La voix fluette de SungHyun lui arracha un petit sourire. Son petit voisin de huit ans qu'il gardait parfois, les dimanches après-midi pour se faire un peu d'argent de poche, était à l'image du quartier. Toujours à dire bonjour avec beaucoup de respect, apportant de temps à autre des biscuits de son école primaire. Ses fossettes et ses petites dents manquantes çà et là, l'avaient toujours fait craquer. Jimin avait toujours eu un contact facile avec les plus jeunes, probablement parce qu'il avait lui-même veillé sur son cadet lorsque son père rentrait tard, et que sa mère était de garde à l'hôpital.

« -Bonjour, SungHyun, n'oublie pas de te couvrir, ou tu vas attraper froid. »

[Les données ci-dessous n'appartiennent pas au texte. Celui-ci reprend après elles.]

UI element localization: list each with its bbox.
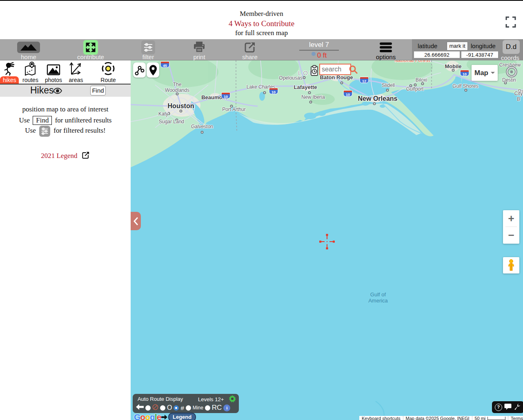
route-levels-label: Levels 12+ [198, 396, 224, 402]
print-button[interactable]: print [177, 39, 222, 56]
filter-label: filter [126, 53, 171, 60]
print-label: print [177, 53, 222, 60]
tab-photos[interactable]: photos [42, 61, 65, 84]
map-type-button[interactable]: Map [472, 65, 498, 81]
help-icon[interactable]: ? [495, 404, 502, 411]
coords-format-button[interactable]: D.d [503, 40, 520, 54]
options-label: options [363, 53, 408, 60]
route-editor-target-icon [91, 61, 126, 76]
zoom-out-button[interactable]: − [503, 227, 519, 243]
tab-routes[interactable]: routes [20, 61, 41, 84]
options-button[interactable]: options [363, 39, 408, 55]
elevation-display: 0 ft [299, 51, 339, 60]
header-line-1: Member-driven [0, 10, 523, 18]
photo-icon [42, 61, 65, 76]
hiker-icon [0, 61, 19, 76]
find-button[interactable]: Find [90, 86, 106, 96]
chevron-left-icon [133, 217, 139, 226]
scale-bar [487, 417, 505, 420]
tab-areas[interactable]: areas [65, 61, 87, 84]
arrow-right-icon [161, 414, 167, 420]
auto-route-display-panel: Auto Route Display Levels 12+ [133, 394, 239, 413]
search-history-icon[interactable] [309, 64, 319, 77]
map-type-label: Map [474, 69, 488, 77]
search-input[interactable] [319, 64, 351, 75]
app-root: Member-driven 4 Ways to Contribute for f… [0, 0, 523, 420]
contribute-link[interactable]: 4 Ways to Contribute [0, 19, 523, 28]
external-link-icon [81, 151, 90, 160]
gear-icon[interactable] [229, 395, 236, 404]
radio-mine-label: Mine [193, 405, 203, 411]
tab-routes-label: routes [20, 76, 41, 84]
my-location-icon[interactable] [505, 65, 518, 80]
contribute-button[interactable]: contribute [68, 39, 113, 56]
chevron-down-icon [491, 72, 495, 74]
elevation-value: 0 ft [317, 51, 327, 59]
radio-route-rc[interactable] [205, 405, 210, 411]
help3-pre: Use [25, 127, 36, 134]
find-inline-box: Find [33, 116, 52, 125]
sidebar-collapse-handle[interactable] [131, 212, 141, 230]
main-toolbar: home contribute filter [0, 39, 523, 60]
feedback-icon[interactable] [504, 403, 512, 411]
drop-marker-button[interactable] [147, 62, 159, 78]
expand-icon [83, 40, 98, 55]
hikes-title: Hikes [30, 85, 54, 96]
longitude-input[interactable] [461, 51, 498, 58]
tab-hikes[interactable]: hikes [0, 61, 19, 84]
filter-button[interactable]: filter [126, 39, 171, 56]
help-cluster: ? [492, 401, 523, 413]
sidebar-help-line-3: Use for filtered results! [0, 126, 131, 137]
legend-2021-label: 2021 Legend [41, 152, 77, 160]
help3-post: for filtered results! [53, 127, 105, 134]
keyboard-shortcuts-link[interactable]: Keyboard shortcuts [362, 416, 401, 420]
map-pin-icon [149, 64, 158, 76]
fullscreen-icon[interactable] [505, 16, 516, 28]
home-button[interactable]: home [6, 39, 51, 55]
map-crosshair [319, 233, 335, 251]
scale-label: 50 mi [474, 416, 485, 420]
share-button[interactable]: share [227, 39, 272, 56]
radio-route-mine[interactable] [186, 405, 191, 411]
route-tool-button[interactable] [133, 62, 146, 78]
areas-arrows-icon [65, 61, 87, 76]
route-map-icon [20, 61, 41, 76]
zoom-control: + − [503, 210, 519, 244]
sidebar-help-line-1: position map to area of interest [0, 105, 131, 113]
help2-post: for unfiltered results [55, 116, 112, 124]
wrench-icon[interactable] [514, 403, 521, 411]
radio-rc-label: RC [212, 404, 222, 412]
radio-route-none[interactable] [145, 405, 151, 411]
search-icon[interactable] [349, 65, 358, 76]
pegman-button[interactable] [503, 257, 519, 273]
map-attribution-bar: Keyboard shortcuts Map data ©2025 Google… [359, 416, 523, 420]
legend-2021-link[interactable]: 2021 Legend [0, 151, 131, 160]
latitude-input[interactable] [414, 51, 460, 58]
terms-link[interactable]: Terms [511, 416, 523, 420]
home-label: home [6, 53, 51, 60]
auto-route-title: Auto Route Display [138, 396, 183, 402]
route-nodes-icon [135, 65, 145, 76]
sidebar: hikes routes pho [0, 60, 131, 420]
map-canvas[interactable]: The WoodlandsHoustonKatySugar LandGalves… [131, 60, 523, 420]
elevation-dot-icon [312, 52, 316, 56]
radio-outline-label: O [167, 404, 172, 411]
info-icon[interactable]: i [223, 404, 230, 411]
previous-arrow-icon[interactable] [136, 404, 144, 411]
tab-hikes-label: hikes [0, 76, 19, 84]
pegman-icon [507, 259, 515, 271]
radio-route-outline[interactable] [160, 405, 165, 411]
visibility-eye-icon[interactable] [53, 88, 62, 96]
radio-route-number[interactable] [174, 405, 179, 411]
google-logo[interactable]: Google [134, 412, 161, 420]
longitude-label: longitude [471, 42, 496, 49]
sidebar-help-line-2: Use Find for unfiltered results [0, 116, 131, 125]
coordinates-panel: latitude mark it longitude D.d coords [412, 39, 523, 60]
zoom-in-button[interactable]: + [503, 210, 519, 227]
legend-button[interactable]: Legend [168, 413, 196, 420]
mark-it-button[interactable]: mark it [447, 42, 468, 51]
level-label: level 7 [299, 41, 339, 51]
tab-photos-label: photos [42, 76, 65, 84]
contribute-label: contribute [68, 53, 113, 60]
hamburger-icon [380, 41, 392, 53]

Accompagnant le geste à la parole, Jimin referma lui-même son blouson, en réajustant son écharpe en laine. Puis il lui fit un petit signe de la main, avant de reprendre la route, descendant la petite allée avec précaution. Il entendait la neige craquer sous ses chaussures, quelques chants de Noël lui parvenaient à quelques rues d'ici alors que madame Lee, une personne d'un certain âge, accrochait des guirlandes lumineuses sur sa clôture avec l'aide de son mari. Malgré le froid, les craquelures présentes sur ses lèvres et ses mains engourdies, il avait toujours aimé cette période de l'année. Sans trop savoir pourquoi, il la trouvait calme et reposante. Les couleurs lumineuses, les tons rouges et verts, la senteur du pain d'épice et les chocolats chauds à la cannelle. Ce qu'il aimait plus encore en cette période, c'était de pouvoir s'asseoir devant le feu de cheminée, son petit ordinateur sur les genoux, travaillant son roman à l'abri des regards lorsque tout le monde partait se coucher. Il y consacrait énormément de temps, depuis trois ans maintenant. Il se documentait, lisait énormément pour paraître le plus réaliste possible. Du moins autant qu'on pouvait l'être lorsqu'on écrivait de la fantasy.